次に到達とは、文字通りたどり着くという意味で
すが、なぜ意思表示について到達ということが取
り上げられるのでしょうか。それは、意思表示の効
力はどの時点で生じるのかということを考えるため
です。上で挙げた例で言えば、これらの意思表示
が面と向かって口頭でなされた場合には、その場
で効力が生じることに何ら問題はありませんが、
北海道に住む家主が大阪府に住む借主に対して、
手紙を郵送して賃貸借契約を解除しようとする場
合にはそう簡単ではありません。手紙を書き終わ
った時点、手紙を投函した時点、手紙が借主の郵
便受けに入った時点、借主が手紙を手に取った時
点、借主が手紙を読み終わった時点など、様々な
時点が考えられます。
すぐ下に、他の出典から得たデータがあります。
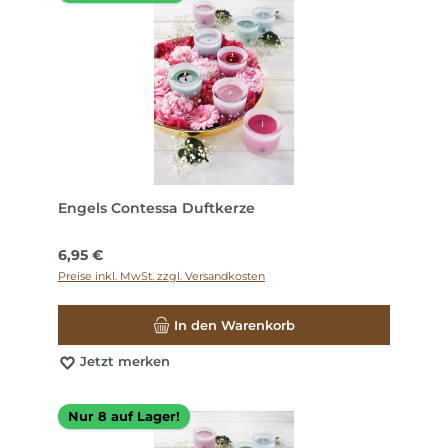
Engels Contessa Duftkerze
Regulärer Preis:
6,95 €
Preise inkl. MwSt. zzgl. Versandkosten
In den Warenkorb
Jetzt merken
Nur 8 auf Lager!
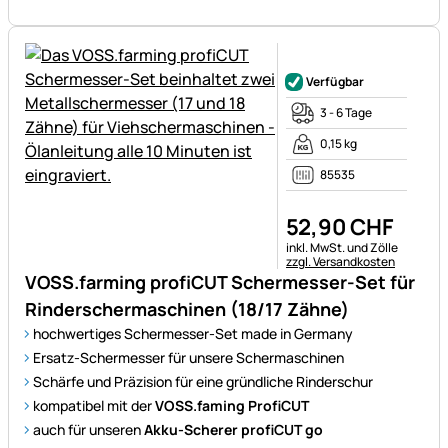
Noch keine Bewertungen ab
Verfügbar
3 - 6 Tage
0,15 kg
85535
52
,
90
CHF
Steuerhinweis:
inkl. MwSt. und Zölle
zzgl. Versandkosten
VOSS.farming profiCUT Schermesser-Set für
Rinderschermaschinen (18/17 Zähne)
hochwertiges Schermesser-Set made in Germany
Ersatz-Schermesser für unsere Schermaschinen
Schärfe und Präzision für eine gründliche Rinderschur
kompatibel mit der
VOSS.faming ProfiCUT
auch für unseren
Akku-Scherer profiCUT go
賃貸借契約の解除等、意思
表示の効力がいつ生じるのかは、基本的なルー
ルとして定まっていなければ、安心して取引をする
ことができません(例えば、手紙を投函はしたもの
の、郵便事故で紛失した場合や、借主が契約を解
除されることを嫌がって手紙を読まずに放置した
場合などに、解除の効力が発生するのかどうかが
分からなければ困ります。)。
(2) 民法の規定
そこで民法は、97条1項で「隔地者に対する意
思表示は、その通知が相手方に到達した時からそ
の効力を生ずる。」と規定しています(到達主義と
いいます。これはあくまでも原則で、例外もありま
す。)。問題はここでいう到達の意味ですが、「受
領され或は了知されることを要するの謂ではなく、
それらの者にとつて了知可能の状態におかれたこ
とを意味するものと解すべく、換言すれば意思表
示の書面がそれらの者のいわゆる勢力範囲(支
配圏)内におかれることを以て足るものと」解され
ています(最高裁判所判決昭和36年4月20日民
集15巻4号774頁)。つまり、上の例では、手紙を
借主が読み終わったり、手に取ったりすることまで
は必ずしも必要ではなく、借主が手紙を読もうと思
えば読むことができる状態に達すれば到達したこ
とになるということです。個々のケースにおいて、
どの時点でその様な状態に達したかについては、
具体的な事情を基に判断しなければなりません。
3 自治体の行う行為について
民法の定める到達主義の原則は、特にこれと異
なる定めのない限りは、自治体が行う許可等の行
政行為(№14「行政行為について」参照)にも
適用されると考えられています。また、自治体が一
般の私人と同じ立場で契約等を行う場合の意思
表示についても、当然適用されます。一度、仕事
で送る文書の内容が意思表示に当たるのか、そ
の効力はいつ生じるのか、考えてみてください。